Mr. Perry began his career as a Petroleum Engineer with Ultramar and a subsidiary of Gulf Oil Company in Venezuela. From 1970 to 1978 he worked for a subsidiary of British Petroleum in Abu Dhabi, ultimately as Chief Petroleum Engineer. During the period 1978 to 1983, he held the position of Manager of Petroleum Engineering at BP Petroleum Development (UK) Ltd which was a period of major expansion for BP in the North Sea. Later he went on to become Manager of Operations at Texas Eastern North Sea Inc. before taking up senior management positions at Mobil North Sea Limited as commercial co-ordinator, joint venture co-ordinator and secretary of the Mobil North Sea management council. From 2000 to 2005, he was Chairman of Oilfield Production Consultants (OPC) Limited, a Petroleum and Reservoir Engineering Consultancy.

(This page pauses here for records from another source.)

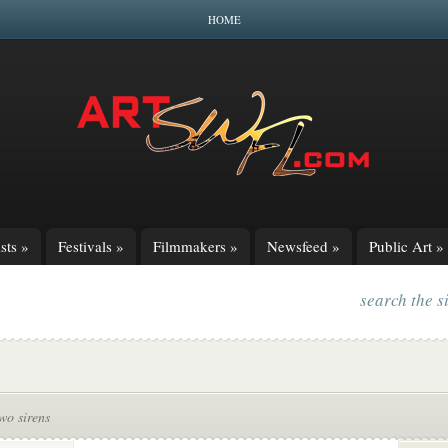
HOME
sts
»
Festivals
»
Filmmakers
»
Newsfeed
»
Public Art
»
search the s
two sirens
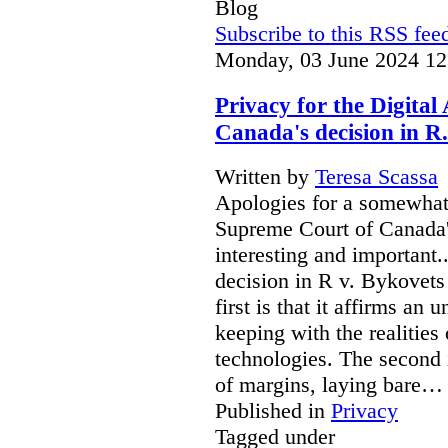
Blog
Subscribe to this RSS fee
Monday, 03 June 2024 12
Privacy for the Digita
Canada's decision in R.
Written by
Teresa Scassa
Apologies for a somewhat 
Supreme Court of Canada's
interesting and important
decision in R v. Bykovets 
first is that it affirms an 
keeping with the realitie
technologies. The second i
of margins, laying bare…
Published in
Privacy
Tagged under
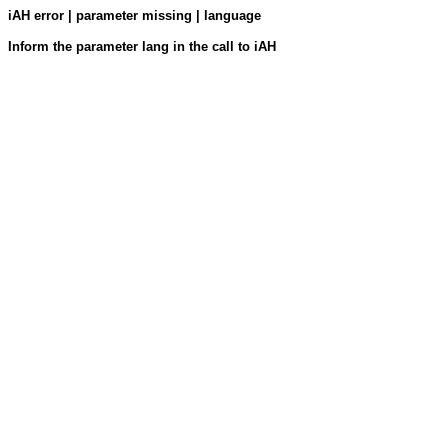
iAH error | parameter missing | language
Inform the parameter lang in the call to iAH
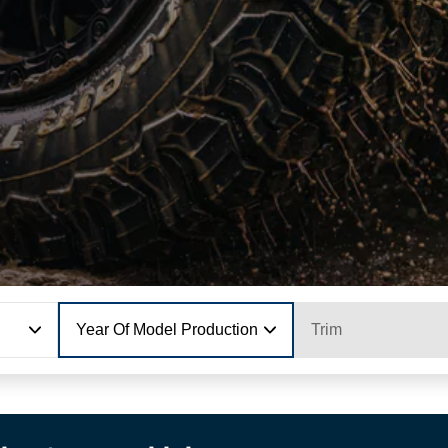
Year Of Model Production
Trim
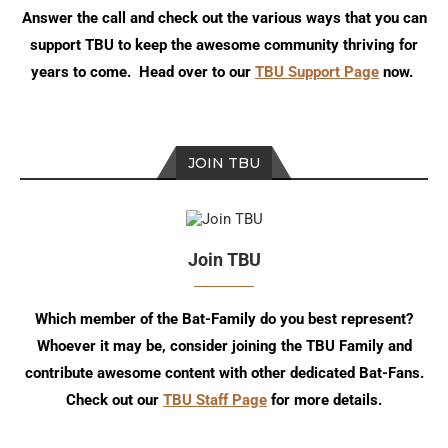
Answer the call and check out the various ways that you can
support TBU to keep the awesome community thriving for
years to come. Head over to our
TBU Support Page
now.
JOIN TBU
Join TBU
Which member of the Bat-Family do you best represent?
Whoever it may be, consider joining the TBU Family and
contribute awesome content with other dedicated Bat-Fans.
Check out our
TBU Staff Page
for more details.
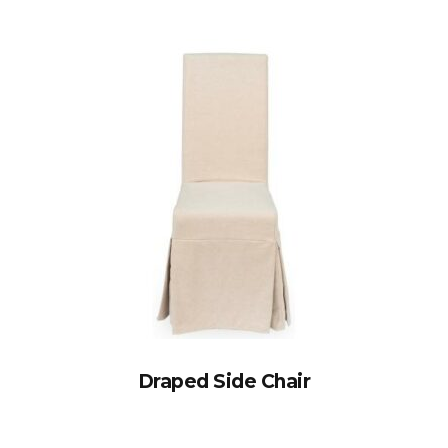
Draped Side Chair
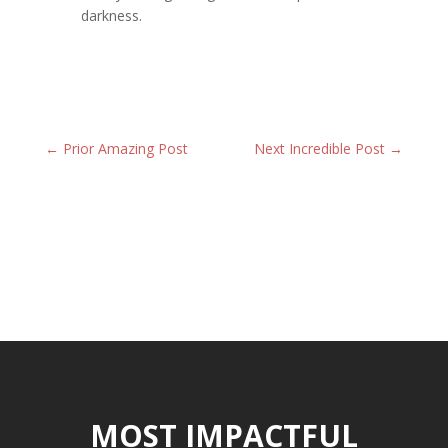
darkness.
←
Prior Amazing Post
Next Incredible Post
→
MOST IMPACTFUL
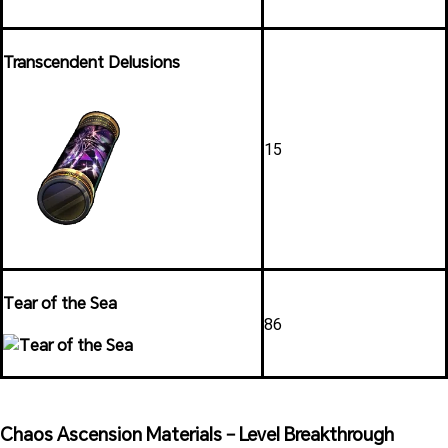
Transcendent Delusions
15
Tear of the Sea
86
Chaos Ascension Materials – Level Breakthrough 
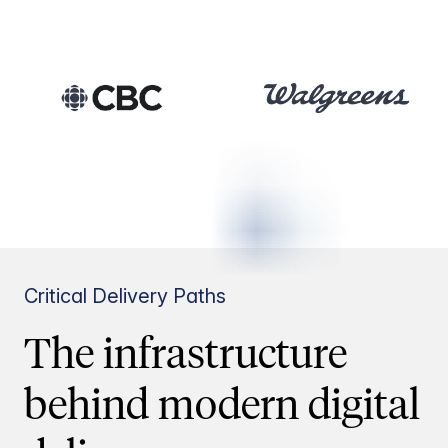
Critical Delivery Paths
The infrastructure
behind modern digital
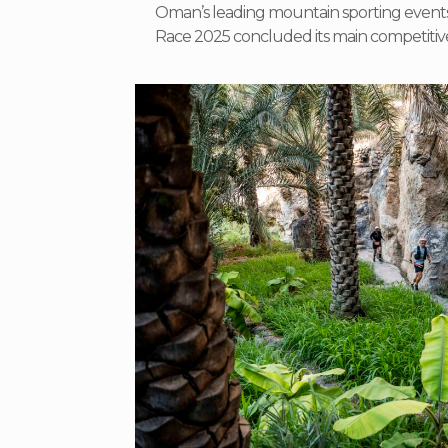
Oman’s leading mountain sporting event
Race 2025 concluded its main competitiv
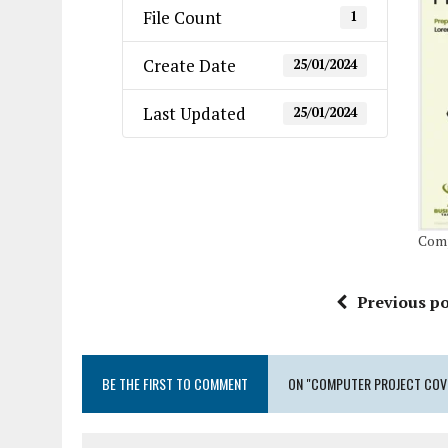
File Count
1
Create Date
25/01/2024
Last Updated
25/01/2024
Comp
Previous po
BE THE FIRST TO COMMENT
ON "COMPUTER PROJECT COVE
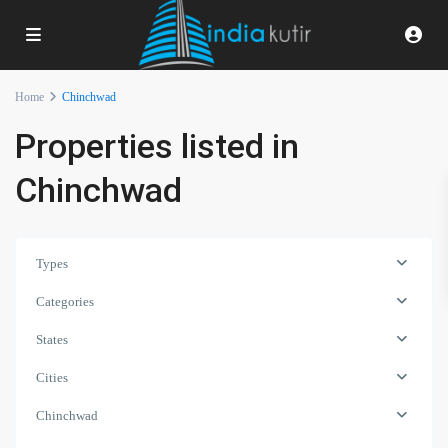
Home
Chinchwad
Properties listed in
Chinchwad
Types
Categories
States
Cities
Chinchwad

Vincent McDonnell, Chairman, President and Chief Executive Officer of CanArgo commented: "I am extremely pleased to have Anthony join us as an Independent Non-Executive Director and also as a member of the Company's Audit Committee. Anthony's broad experience and expertise in oil and gas will be invaluable as we continue to develop and grow the Company. This appointment means that we now satisfy the continued listing requirements of the American Stock Exchange (AMEX) for a majority of Independent Directors on the Board and three Independent Directors on the Audit Committee."